ドイツポストの場合、よくも悪くも戦略性が窺われる。国有企業当時は民間の参入をゆるさず独占下で力を蓄え、民営化に踏み出すやユニバーサルサービス破壊などものともせず合理化を断行した。そして資金力をつけ国際郵便に乗り出し、国際宅配便会社DHLを買収したのである。
  いま日本郵便は、このDHL買収に倣いたいのだろうが、経営として考えてみたとしてもドイツポストのような戦略性があるだろうか。
  現在の改革民営化法はユニバーサルサービスを義務づけているのである。とにかく成長戦略を描いて見せろと迫られて、あとさき充分考えずに泥縄的に出してきたのが今回の買収話だとしたら、5年前の宅配便統合失敗の悪夢ふたたび、ということにならないか。
  そのドイツポストも近年赤字転落が報じられる。郵便事業は民営では無理なのだ。ドイツポストの後を追ってはならない。ユニバーサルサービスは維持されるべきだし、民営化が必然とする労働条件の低下を受け入れてはならない。

(土田宏樹)

追記情報(編集部)
  日本郵政の市場参入はサービス低下に、豪郵政公社が警告 (ロイター2月24日付)

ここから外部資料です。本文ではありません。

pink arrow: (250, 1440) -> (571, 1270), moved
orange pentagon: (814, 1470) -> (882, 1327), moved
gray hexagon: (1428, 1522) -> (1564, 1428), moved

オーストラリア郵便公社(オーストラリア・ポスト)のファアワー最高経営責任者(CEO)は24日、日本郵政グループが豪物流大手トール・ホールディングスを買収すれば利幅の厚い事業にしか参入せず、豪郵便公社は競争上、サービスの縮小を余儀なくされる恐れがあるとの見解を示した。

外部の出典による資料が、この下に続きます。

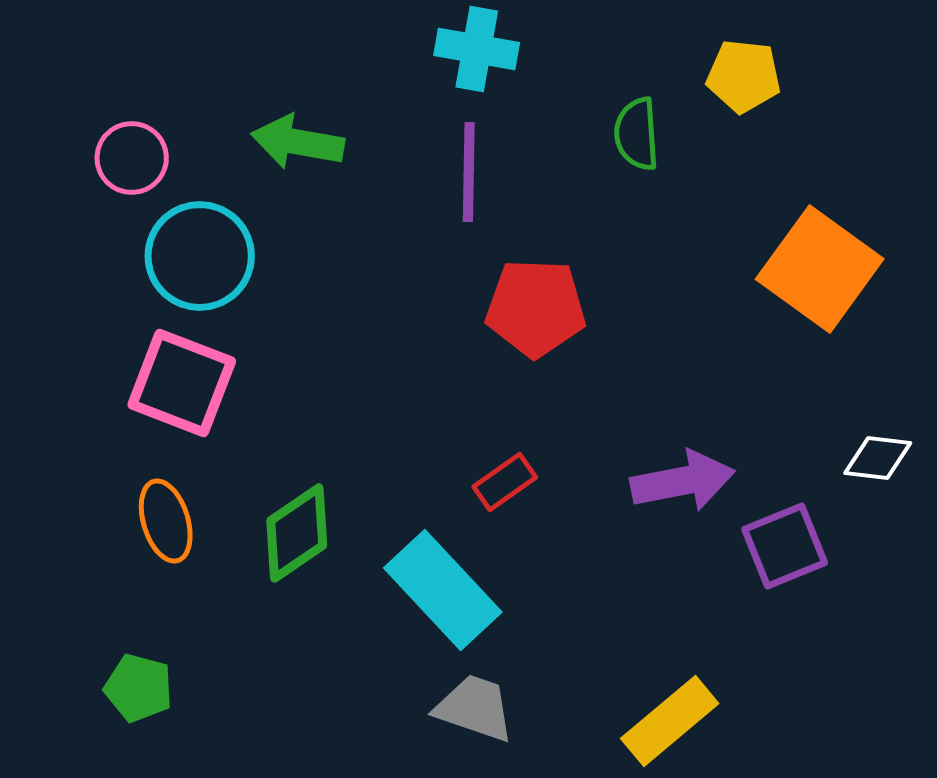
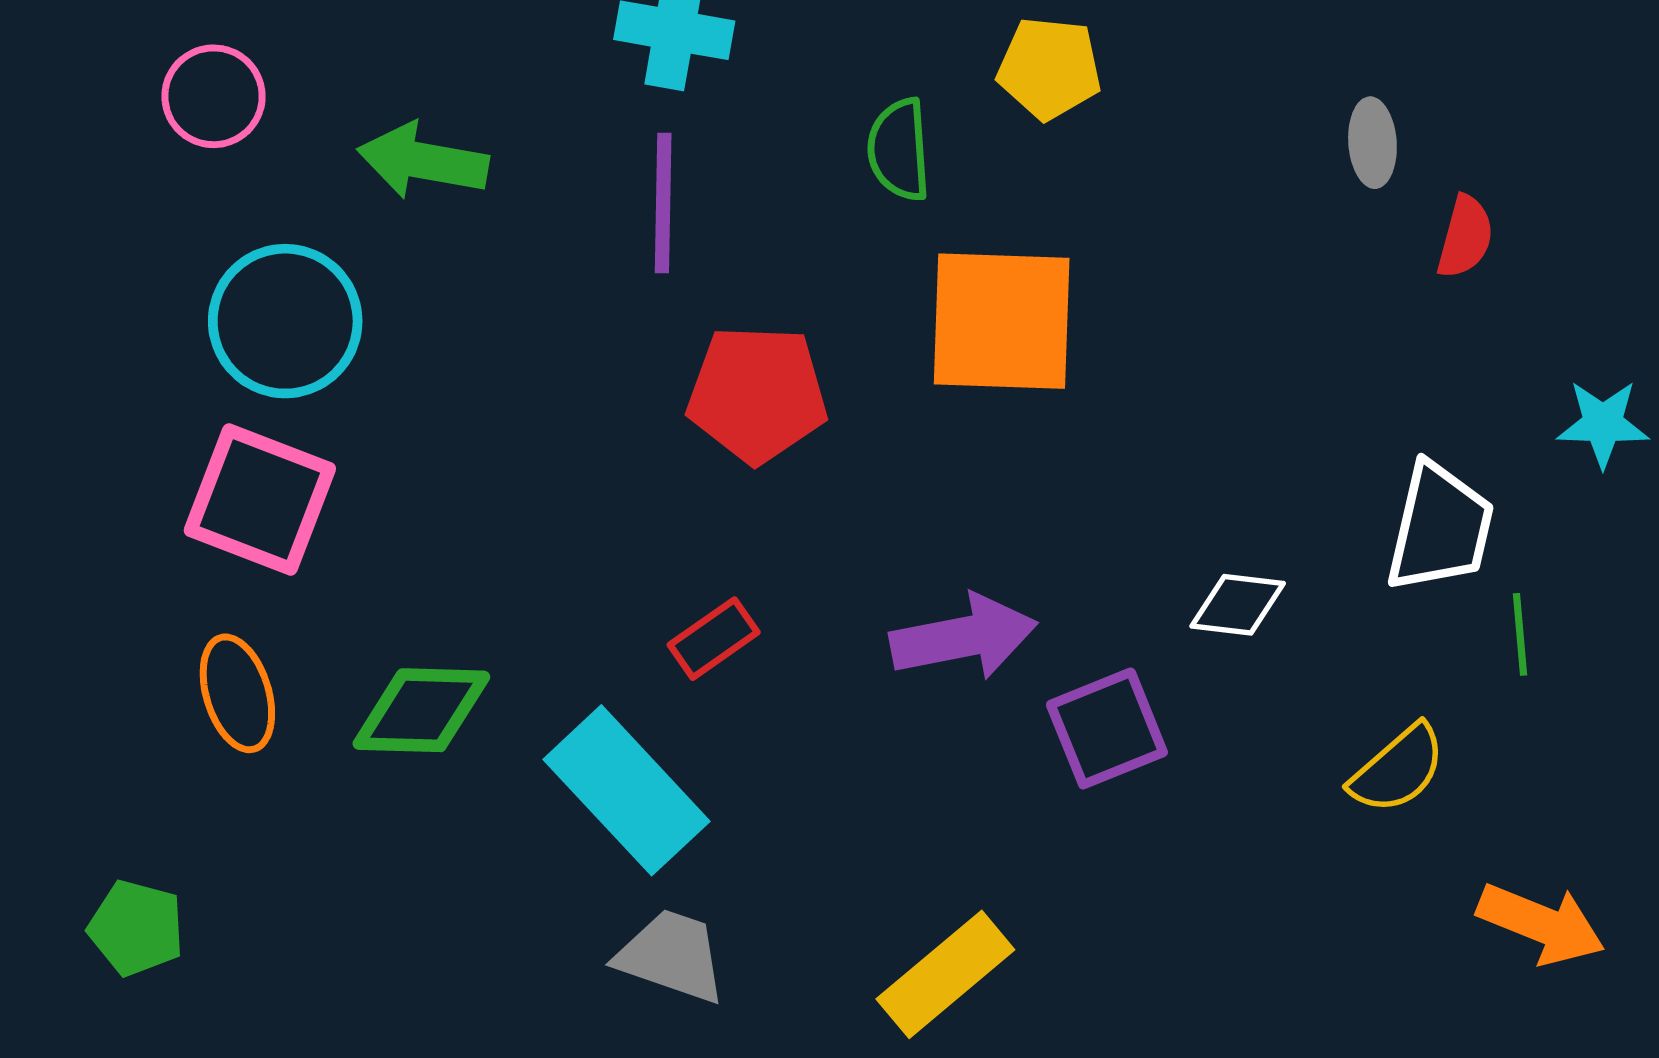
pink circle: (132, 158) -> (214, 96), moved
orange square: (820, 269) -> (1002, 321), moved, turned -34
green diamond: (297, 533) -> (421, 710), turned 36
green pentagon: (139, 688) -> (136, 928), moved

ファアワーCEOは議員の質問に対し、翌日配達サービスの切手代の引き上げが認められなければ、主要なサービスの縮小を検討せざるを得なくなると指摘。

利益率の高い分野だけに参入し、地方でのサービスを行う義務を課さない「いいとこどり」が日本郵政グループに認められれば、地方向けサービスから郵政公社も撤退し、担い手がいなくなる恐れがあると指摘した。

その上で「われわれが独力で(現在のサービスを)行えるのは今年が最後だ。改革を進めなければどこかから収入を得るか、あるいはサービスを縮小することになる」と述べた。

また、ファアワーCEOはトールが日本郵政グループの傘下に入れば「地域サービスに関心を持たない営利企業になる」と述べ、日本郵政の資金を背景に競争を活性化させようとするとの見方を示した。

郵便公社は前日、2015年の通期決算が赤字に転落するとの見通しを示している。